Stewing over a recipe? Baffled by an ingredient? Hilary Biller answers your food questions. Send your queries to email@example.com or post them to PO Box 1742, Saxonwold, 2132
Q I have had mussels at the Ocean Basket on quite a few occasions, which are cooked in a "garlic cream (and I think wine) sauce". Could you source a recipe that comes close to this delicious dish? I would be using the frozen half-shell mussels, as it is not always easy to find fresh ones. - Yvonne Hastie
A The Ocean Basket will not part with the recipe but I believe this one, from Fine Dining in South Africa by Anne Klarie and Lannice Snyman, is excellent - and close to what you are after. I've been making it for years and have adapted the original recipe. It is described as a black mussel soup but by adding a little more flour, halving the milk and adding extra cream you will achieve the consistency you require. Served with lots of French bread to mop up the juices, it's a treat.
RECIPE: BLACK MUSSEL SOUP
36 half-shell mussels, defrosted
1 onion, coarsely chopped
1-2 cloves of garlic, crushed
30ml chopped parsley
50ml flour (for a thicker sauce make it 75ml)

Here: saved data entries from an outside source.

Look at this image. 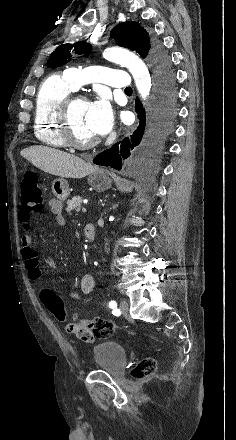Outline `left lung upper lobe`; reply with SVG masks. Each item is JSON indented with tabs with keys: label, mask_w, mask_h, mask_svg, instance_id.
<instances>
[{
	"label": "left lung upper lobe",
	"mask_w": 236,
	"mask_h": 440,
	"mask_svg": "<svg viewBox=\"0 0 236 440\" xmlns=\"http://www.w3.org/2000/svg\"><path fill=\"white\" fill-rule=\"evenodd\" d=\"M111 34L119 46L138 53L142 58L148 57L153 62L158 60L162 63H170L158 40L149 35L137 22L128 21L118 24ZM71 50L77 54H87L91 50V45L87 42L60 45L51 54L47 67H60L69 62L72 57Z\"/></svg>",
	"instance_id": "left-lung-upper-lobe-1"
}]
</instances>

250ml fish stock (could use a light chicken or vegetable stock)
500ml milk (use half milk, half cream for a thicker sauce)
125ml dry white wine
5-10ml chopped fresh oregano
1 bay leaf
Salt and freshly ground black pepper
In a large saucepan, sauté onion, garlic and parsley in butter. When onion is transparent but not browned, remove from heat and blend in flour, then pour in fish stock, adding slowly to make sure there are no lumps. Return pan to heat and immediately add milk and wine stirring all the while until soup begins to thicken. Add oregano, bay leaf and seasoning. Cover and simmer on lowest heat for 10 minutes. Just before serving, add mussels to soup and heat through. Add cream and heat through without boiling.
A BOBOTIE BOOBOO
Q Please help me with bobotie. When I put the dish in the oven, the meat juices bubble up and turn the nice yellow egg/milk mix a sort of purplish-grey. How do you keep the egg mix as an attractive topping? - Heather Howard, Port Alfred
A The problem could be that you're not browning the mince first before adding the spices and spooning into an oven dish. The egg custard is only poured over the mince once it's halfway cooked through and not poured over from the start.

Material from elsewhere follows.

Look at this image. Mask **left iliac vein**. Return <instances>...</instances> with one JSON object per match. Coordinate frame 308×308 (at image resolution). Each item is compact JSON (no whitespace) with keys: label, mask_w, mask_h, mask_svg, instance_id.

Try it out again using this good recipe.
1 thick slice white bread, remove crusts
3 onions, finely sliced
30ml curry powder
1kg lamb mince (can use beef)
15ml brown sugar
3 extra-large eggs
30ml fresh lemon juice
Salt and black pepper
A handful of raisins
6-8 lemon leaves
2,5ml ground nutmeg
Soak the bread in 100ml milk. Fry the onions in 30ml of the oil till soft. Add the curry powder and fry for a minute or two. Remove from the pan. Add remaining oil to pan and brown the meat over a high heat. Add sugar and onions to mince. Remove from heat and add one egg with sherry and lemon juice. Season generously and stir in broken-up, soaked bread. Add raisins and place mixture in buttered baking dish. Push lemon leaves into mixture. Cover and bake at 180°C for 25 minutes. Whisk remaining two eggs with nutmeg, remaining milk and 100ml warm water and season. Pour custard over meat and bake uncovered for a further 20-25 minutes at 150°C. Serve with rice and chutney.